Task directions:
Two lines mark the range in the entries below: the one holding "durability. Over time, I’ve" and the one holding "equipment. From my". Set down those two and all lines between them, exactly.

Records provided:
* * *
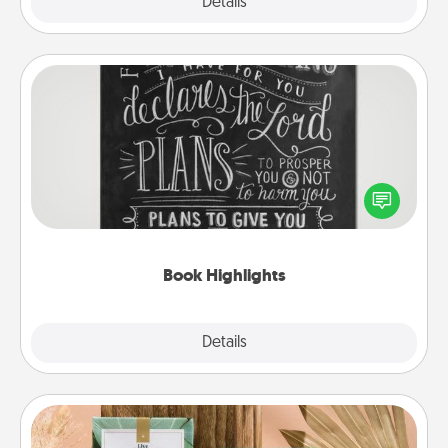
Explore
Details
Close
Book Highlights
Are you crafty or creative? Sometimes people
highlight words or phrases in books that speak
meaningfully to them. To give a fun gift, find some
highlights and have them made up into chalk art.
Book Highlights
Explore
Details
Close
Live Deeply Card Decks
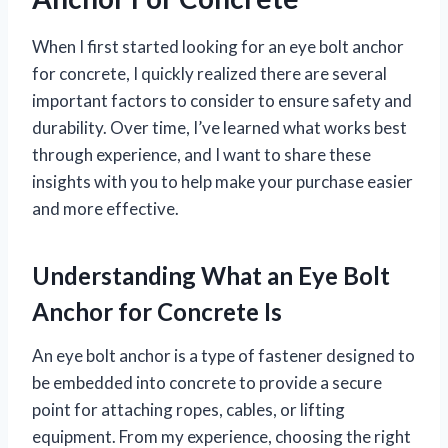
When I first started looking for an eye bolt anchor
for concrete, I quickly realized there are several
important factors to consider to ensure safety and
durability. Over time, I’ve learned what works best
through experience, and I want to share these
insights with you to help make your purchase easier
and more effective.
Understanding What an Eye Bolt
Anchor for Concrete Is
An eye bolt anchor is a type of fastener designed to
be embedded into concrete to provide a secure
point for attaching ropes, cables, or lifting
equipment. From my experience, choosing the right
* * *
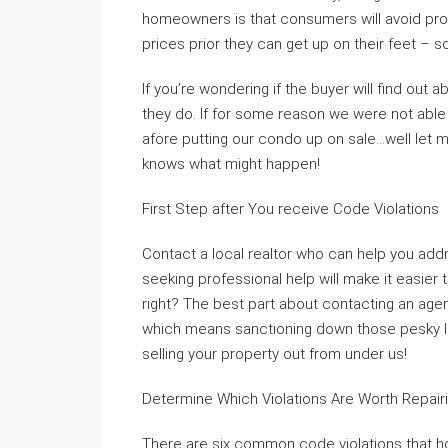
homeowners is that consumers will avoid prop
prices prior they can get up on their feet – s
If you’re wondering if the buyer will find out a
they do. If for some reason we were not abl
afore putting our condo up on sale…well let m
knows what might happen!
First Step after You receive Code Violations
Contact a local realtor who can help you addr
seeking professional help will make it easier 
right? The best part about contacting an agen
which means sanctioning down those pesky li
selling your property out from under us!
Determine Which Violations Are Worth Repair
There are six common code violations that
* * *
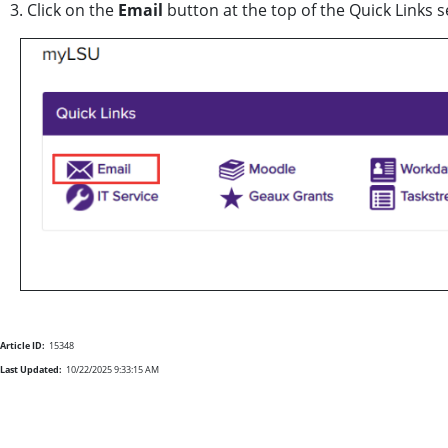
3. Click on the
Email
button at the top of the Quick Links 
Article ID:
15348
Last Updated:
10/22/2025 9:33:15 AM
* * *
Answer space:
durability. Over time, I’ve learned what works best
through experience, and I want to share these
insights with you to help make your purchase easier
and more effective.
Understanding What an Eye Bolt
Anchor for Concrete Is
An eye bolt anchor is a type of fastener designed to
be embedded into concrete to provide a secure
point for attaching ropes, cables, or lifting
equipment. From my experience, choosing the right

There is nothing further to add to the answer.